Step (a) Select a technical problem: The paper should have many different levels of security features without increasing the cost of the paper.
Step (b) Formulate a physical contradiction: The security features should be readily apparent--so that anyone can easily recognize that a bill is made from genuine paper--but they should also include "invisible" levels of detection, and it should be very difficult to make or copy such paper.
Step (c) Formulate an ideal solution: The material of the paper itself should provide the security features without any additions to it.

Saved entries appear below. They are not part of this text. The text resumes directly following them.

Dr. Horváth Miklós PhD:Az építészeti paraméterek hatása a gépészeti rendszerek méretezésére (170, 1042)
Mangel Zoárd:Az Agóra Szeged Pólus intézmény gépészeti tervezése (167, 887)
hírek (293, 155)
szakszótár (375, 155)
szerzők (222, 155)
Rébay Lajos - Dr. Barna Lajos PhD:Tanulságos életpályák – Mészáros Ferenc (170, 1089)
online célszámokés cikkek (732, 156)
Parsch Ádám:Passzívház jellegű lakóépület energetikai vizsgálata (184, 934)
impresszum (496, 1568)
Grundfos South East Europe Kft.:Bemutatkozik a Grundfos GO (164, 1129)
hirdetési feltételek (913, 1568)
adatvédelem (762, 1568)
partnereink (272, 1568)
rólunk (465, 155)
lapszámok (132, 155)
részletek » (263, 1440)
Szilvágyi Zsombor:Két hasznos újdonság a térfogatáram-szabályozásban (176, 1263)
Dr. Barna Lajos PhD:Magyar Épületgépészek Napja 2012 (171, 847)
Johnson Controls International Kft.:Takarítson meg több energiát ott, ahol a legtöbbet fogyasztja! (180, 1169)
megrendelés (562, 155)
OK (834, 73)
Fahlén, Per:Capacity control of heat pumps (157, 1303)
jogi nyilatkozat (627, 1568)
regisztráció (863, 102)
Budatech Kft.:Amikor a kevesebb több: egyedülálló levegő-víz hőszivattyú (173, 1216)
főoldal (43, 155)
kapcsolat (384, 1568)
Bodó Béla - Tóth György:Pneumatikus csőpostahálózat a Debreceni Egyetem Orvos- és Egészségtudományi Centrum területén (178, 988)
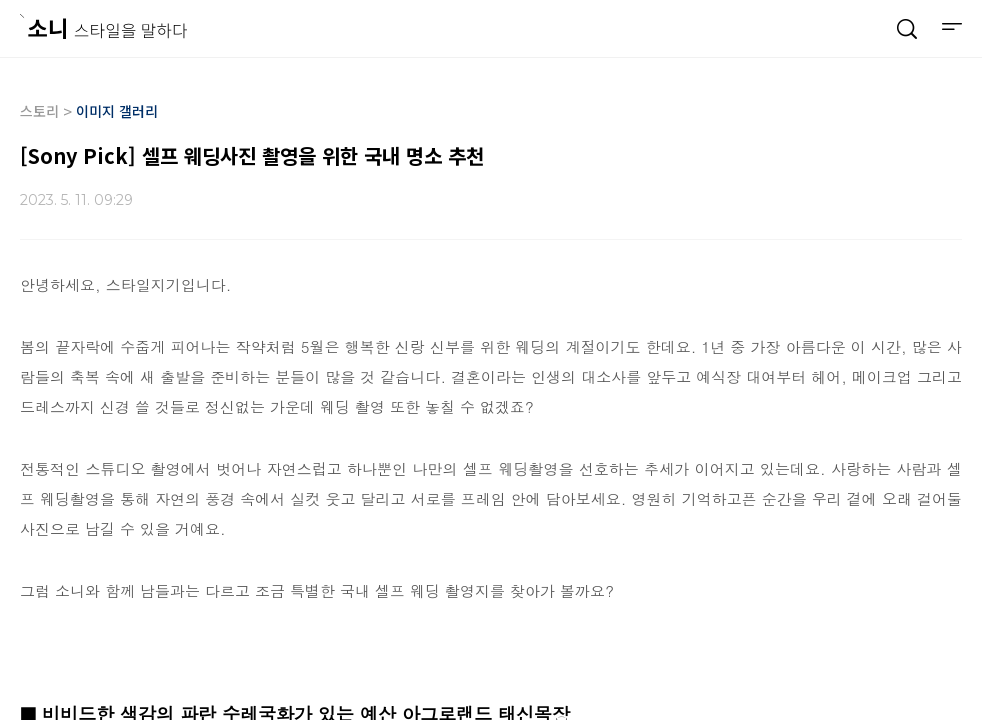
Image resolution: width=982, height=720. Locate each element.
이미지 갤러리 (117, 111)
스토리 (39, 111)
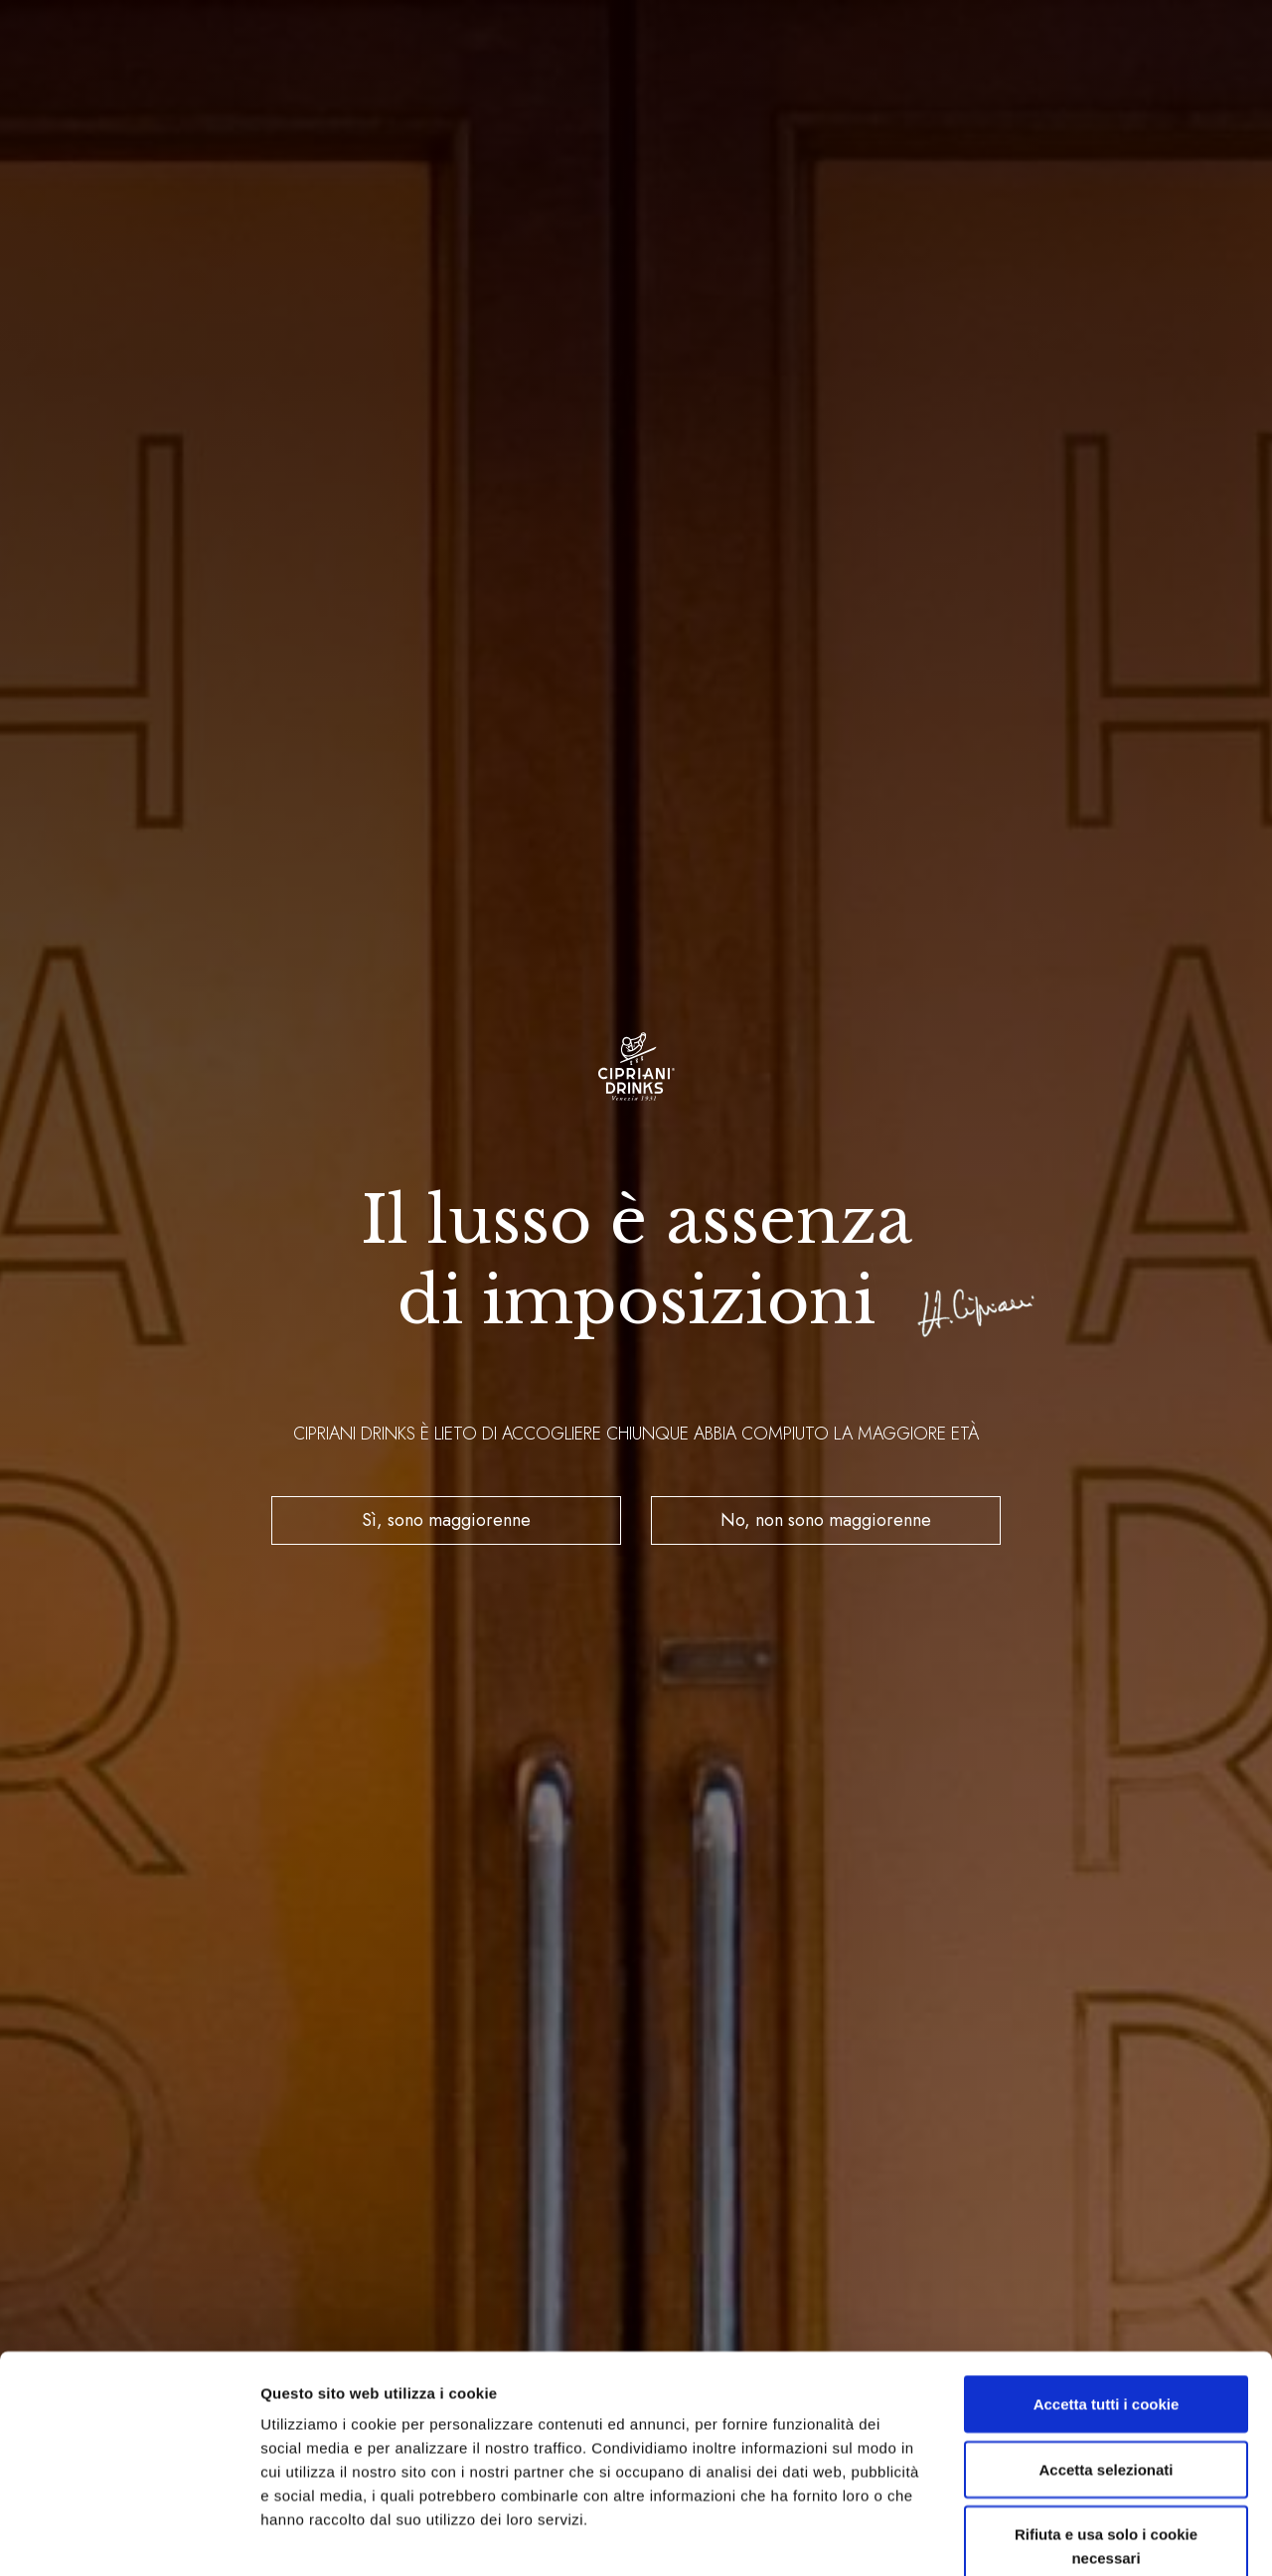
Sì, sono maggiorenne (446, 1520)
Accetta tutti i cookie (1107, 2291)
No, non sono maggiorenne (825, 1520)
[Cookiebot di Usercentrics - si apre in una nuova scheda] (129, 2537)
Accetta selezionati (1105, 2357)
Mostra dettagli (1045, 2536)
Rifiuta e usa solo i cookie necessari (1106, 2433)
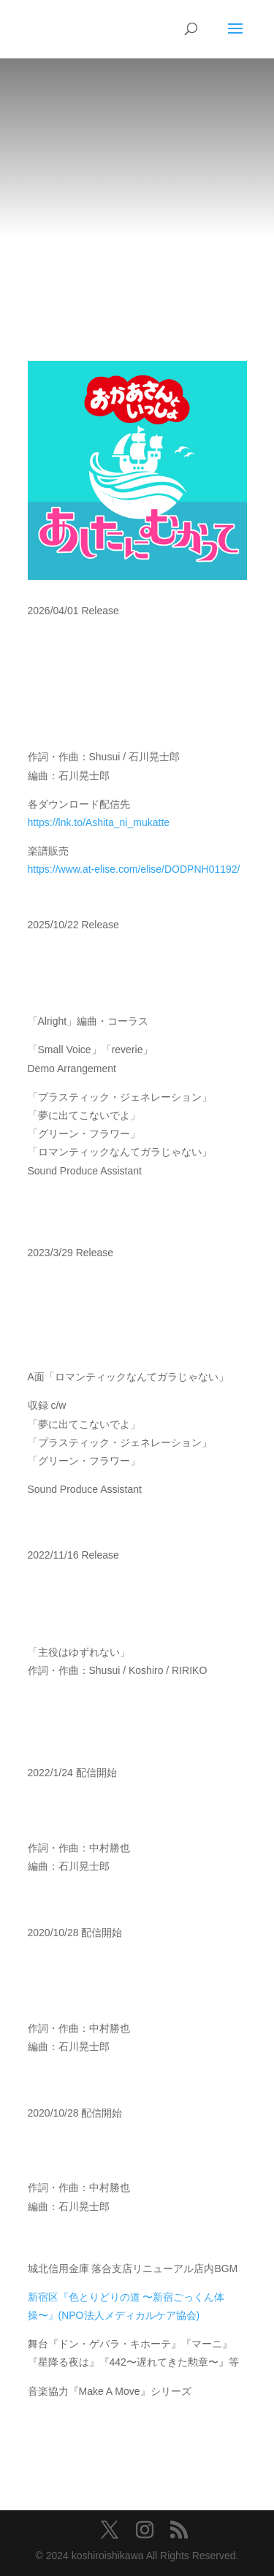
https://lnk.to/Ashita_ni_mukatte (99, 822)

Step (d) Find resources for the solution: Presently the material of the security paper is cotton with a small amount ( about 5%) of chemicals in water solution between the cotton fibers. Therefore cotton, water and existing security features can be the resources of possible solutions. The technical and the physical contradictions can be resolved with the contradiction matrix and lists of effects. Some ideas that came immediately from this approach were: 1) Write information into the existing glassy or magnetic threads. (Presently the presence of magnetic threads is recognized by their hysteresis loop only.) 2) Make the security features in the paper dynamic (not static)to disguise their presence, perhaps by use of an additive whose signal becomes apparent only some period of time after it is activated. 3) Put fluorescent or other indicators in the water solution between the cotton fibers, rather than as separate additives. 4) Add indicators in the cotton when it is grown.
Step (e) Determine the "strength" of the solutions and choose the best one: The proposed solutions were discussed with the members of the company's R&D group, whose members had much experience in the security-paper field. Although they already knew about the possibility of writing information in the magnetic threads, they never considered the possibility of writing information in the glassy fibers. In addition, they never thought about other TRIZ-based solutions , but they accepted several of them as a basis for future research.
Step (f) Predict the development of the system considered within the problem. It is possible to conclude that the system will evolve to include dynamic security and security in the cotton itself. Here, the main system is the banknote, the security paper is one of two main subsystems (the other is the print on the banknote), and the supersystem is the banking system, which uses devices for checking the authenticity of a banknote. The subsystems of the paper itself are the major material (cotton) and additions (threads and other security features.) The four TRIZ-based solutions can increase a banknote's security without a change of the "print" subsystem. Some new security features can be recognized by existing devices; other would require the adaptation of new methods (such as detection of an ESR signal) .
Step (g) Analyze the solution process. The algorithm works well in this case.